=== Section Start ===

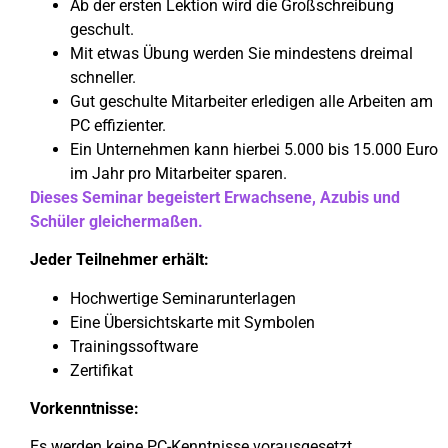
Ab der ersten Lektion wird die Großschreibung
geschult.
Mit etwas Übung werden Sie mindestens dreimal
schneller.
Gut geschulte Mitarbeiter erledigen alle Arbeiten am
PC effizienter.
Ein Unternehmen kann hierbei 5.000 bis 15.000 Euro
im Jahr pro Mitarbeiter sparen.
Dieses Seminar begeistert Erwachsene, Azubis und
Schüler gleichermaßen.
Jeder Teilnehmer erhält:
Hochwertige Seminarunterlagen
Eine Übersichtskarte mit Symbolen
Trainingssoftware
Zertifikat
Vorkenntnisse:
Es werden keine PC-Kenntnisse vorausgesetzt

=== Section End ===

__TRY IT__: Output the data above in full. Skip every picture.

__RESULT BELOW__:
Ab der ersten Lektion wird die Großschreibung
geschult.
Mit etwas Übung werden Sie mindestens dreimal
schneller.
Gut geschulte Mitarbeiter erledigen alle Arbeiten am
PC effizienter.
Ein Unternehmen kann hierbei 5.000 bis 15.000 Euro
im Jahr pro Mitarbeiter sparen.
Dieses Seminar begeistert Erwachsene, Azubis und
Schüler gleichermaßen.
Jeder Teilnehmer erhält:
Hochwertige Seminarunterlagen
Eine Übersichtskarte mit Symbolen
Trainingssoftware
Zertifikat
Vorkenntnisse:
Es werden keine PC-Kenntnisse vorausgesetzt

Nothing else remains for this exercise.